The Senators and Representatives from Ohio will receive letters from me. These letters will request that they explain why the subsidies continue for Big Sugar which uses fertilizers to grow sugarcane in Florida. These fertilizers release their chemical components into the groundwater that ultimately flows through the Everglades attacking water quality in Florida Bay. Florida Bay is the astounding but besieged estuary which provides life to bonefish and an infinite variety of saltwater creatures. Of course, I confess to a high level of skepticism about whether or not a letter from an individual citizen will make any difference. On the other hand, what harm can it do?
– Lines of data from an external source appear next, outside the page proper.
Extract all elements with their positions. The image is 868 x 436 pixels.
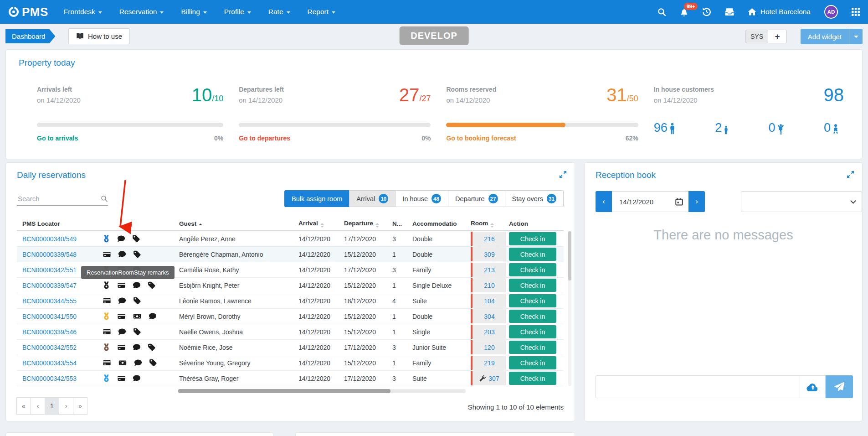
- comment-icon[interactable]: [133, 343, 141, 351]
- check-in-button[interactable]: Check in: [509, 263, 556, 276]
- reservation-locator-link[interactable]: BCN00000339/548: [22, 251, 77, 258]
- previous-page-button[interactable]: ‹: [31, 397, 45, 415]
- table-row[interactable]: BCN00000341/550Méryl Brown, Dorothy14/12…: [17, 309, 564, 324]
- room-number-button[interactable]: 307: [471, 371, 506, 385]
- sort-toggle-icon[interactable]: [490, 223, 494, 228]
- tab-stay-overs[interactable]: Stay overs31: [505, 190, 564, 207]
- comment-icon[interactable]: [118, 250, 126, 258]
- sys-button[interactable]: SYS: [745, 30, 768, 43]
- reservation-locator-link[interactable]: BCN00000341/550: [22, 313, 77, 320]
- tab-in-house[interactable]: In house48: [395, 190, 448, 207]
- credit-card-icon[interactable]: [117, 281, 126, 289]
- nav-item-report[interactable]: Report: [308, 8, 336, 16]
- check-in-button[interactable]: Check in: [509, 325, 556, 338]
- table-row[interactable]: BCN00000344/555Léonie Ramos, Lawrence14/…: [17, 293, 564, 309]
- nav-item-reservation[interactable]: Reservation: [119, 8, 164, 16]
- comment-icon[interactable]: [133, 374, 141, 382]
- expand-icon[interactable]: [847, 171, 854, 180]
- credit-card-icon[interactable]: [103, 250, 111, 258]
- check-in-button[interactable]: Check in: [509, 294, 556, 307]
- tag-icon[interactable]: [149, 359, 157, 367]
- search-input[interactable]: [17, 192, 101, 205]
- medal-skyblue-icon[interactable]: [103, 374, 110, 383]
- column-header-room[interactable]: Room: [471, 220, 509, 228]
- notifications-bell-icon[interactable]: 99+: [680, 7, 688, 16]
- check-in-button[interactable]: Check in: [509, 372, 556, 385]
- check-in-button[interactable]: Check in: [509, 248, 556, 261]
- check-in-button[interactable]: Check in: [509, 310, 556, 323]
- column-header-guest[interactable]: Guest: [179, 220, 298, 227]
- previous-day-button[interactable]: ‹: [596, 191, 612, 212]
- send-button[interactable]: [826, 375, 853, 398]
- credit-card-icon[interactable]: [117, 312, 126, 320]
- comment-icon[interactable]: [117, 235, 125, 243]
- table-row[interactable]: BCN00000339/548Bérengère Chapman, Antoni…: [17, 247, 564, 262]
- reservation-locator-link[interactable]: BCN00000344/555: [22, 297, 77, 305]
- tab-arrival[interactable]: Arrival10: [349, 190, 395, 207]
- tag-icon[interactable]: [148, 343, 156, 351]
- next-page-button[interactable]: ›: [59, 397, 73, 415]
- upload-button[interactable]: [800, 375, 826, 398]
- sort-toggle-icon[interactable]: [375, 223, 379, 228]
- inbox-icon[interactable]: [725, 8, 734, 16]
- tag-icon[interactable]: [148, 281, 156, 289]
- vertical-scrollbar[interactable]: [568, 231, 571, 386]
- go-to-link[interactable]: Go to departures: [239, 135, 290, 142]
- horizontal-scrollbar[interactable]: [178, 389, 466, 393]
- expand-icon[interactable]: [560, 171, 566, 180]
- user-avatar[interactable]: AD: [824, 5, 838, 19]
- room-number-button[interactable]: 219: [471, 356, 506, 370]
- credit-card-icon[interactable]: [103, 297, 111, 305]
- property-selector[interactable]: Hotel Barcelona: [748, 8, 811, 16]
- tag-icon[interactable]: [132, 235, 140, 243]
- add-widget-button[interactable]: Add widget: [801, 29, 863, 44]
- message-filter-select[interactable]: [741, 191, 862, 212]
- next-day-button[interactable]: ›: [688, 191, 705, 212]
- tag-icon[interactable]: [133, 297, 141, 305]
- comment-icon[interactable]: [134, 359, 142, 367]
- nav-item-billing[interactable]: Billing: [181, 8, 206, 16]
- how-to-use-button[interactable]: How to use: [68, 28, 130, 44]
- comment-icon[interactable]: [149, 312, 157, 320]
- comment-icon[interactable]: [133, 281, 141, 289]
- credit-card-icon[interactable]: [117, 343, 126, 351]
- horizontal-scrollbar-thumb[interactable]: [178, 389, 390, 393]
- calendar-icon[interactable]: [675, 198, 683, 206]
- room-number-button[interactable]: 104: [471, 294, 506, 308]
- medal-gold-icon[interactable]: [103, 312, 110, 321]
- medal-black-icon[interactable]: [103, 281, 110, 290]
- reservation-locator-link[interactable]: BCN00000342/552: [22, 344, 77, 351]
- medal-blue-icon[interactable]: [103, 234, 110, 244]
- add-layout-button[interactable]: +: [768, 30, 787, 43]
- check-in-button[interactable]: Check in: [509, 356, 556, 369]
- table-row[interactable]: BCN00000342/553Thérèsa Gray, Roger14/12/…: [17, 371, 564, 386]
- reservation-locator-link[interactable]: BCN00000340/549: [22, 235, 77, 243]
- last-page-button[interactable]: »: [73, 397, 87, 415]
- credit-card-icon[interactable]: [103, 359, 111, 367]
- column-header-arrival[interactable]: Arrival: [298, 220, 344, 228]
- go-to-link[interactable]: Go to arrivals: [37, 135, 78, 142]
- room-number-button[interactable]: 304: [471, 309, 506, 323]
- tab-departure[interactable]: Departure27: [448, 190, 505, 207]
- reservation-locator-link[interactable]: BCN00000343/554: [22, 359, 77, 367]
- room-number-button[interactable]: 120: [471, 340, 506, 354]
- tag-icon[interactable]: [133, 328, 141, 336]
- pms-logo[interactable]: PMS: [8, 5, 48, 19]
- room-number-button[interactable]: 213: [471, 263, 506, 277]
- table-row[interactable]: BCN00000339/547Esbjörn Knight, Peter14/1…: [17, 278, 564, 293]
- check-in-button[interactable]: Check in: [509, 232, 556, 245]
- table-row[interactable]: BCN00000339/546Naëlle Owens, Joshua14/12…: [17, 324, 564, 340]
- tag-icon[interactable]: [133, 250, 141, 258]
- reservation-locator-link[interactable]: BCN00000342/553: [22, 375, 77, 382]
- vertical-scrollbar-thumb[interactable]: [568, 231, 571, 280]
- first-page-button[interactable]: «: [16, 397, 31, 415]
- room-number-button[interactable]: 309: [471, 247, 506, 261]
- table-row[interactable]: BCN00000342/552Noémie Rice, Jose14/12/20…: [17, 340, 564, 355]
- money-bill-icon[interactable]: [118, 359, 127, 367]
- medal-bronze-icon[interactable]: [103, 343, 110, 352]
- sort-toggle-icon[interactable]: [320, 223, 324, 228]
- nav-item-profile[interactable]: Profile: [224, 8, 251, 16]
- reservation-locator-link[interactable]: BCN00000342/551: [22, 266, 77, 274]
- apps-grid-icon[interactable]: [852, 8, 860, 16]
- search-icon[interactable]: [657, 8, 666, 16]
Clearly, it is not realistic to expect Congress to have the necessary political will to make changes for the better of the country unless I have sufficient political will as a citizen to stay informed and express my opinion in a constructive way to those who can make a decision and a difference.

And so I pledge to continue to take steps to conserve on the amount of water I use as a human being. I also pledge to refrain from putting chemicals in places where water will carry those contaminants to rivers, streams, lakes, and oceans.

I have also resolved to take the time to become informed about water quality issues and to ask my political representatives to make decisions based upon a fair balance between the needs of the citizens of our country and the reality that our water resources are limited and tainted.

Finally, I urge you to conserve any resource about which you deeply care. If not water, then something else. I also ask that you keep yourself informed about issues which will affect all of us now and our families and nation in the future.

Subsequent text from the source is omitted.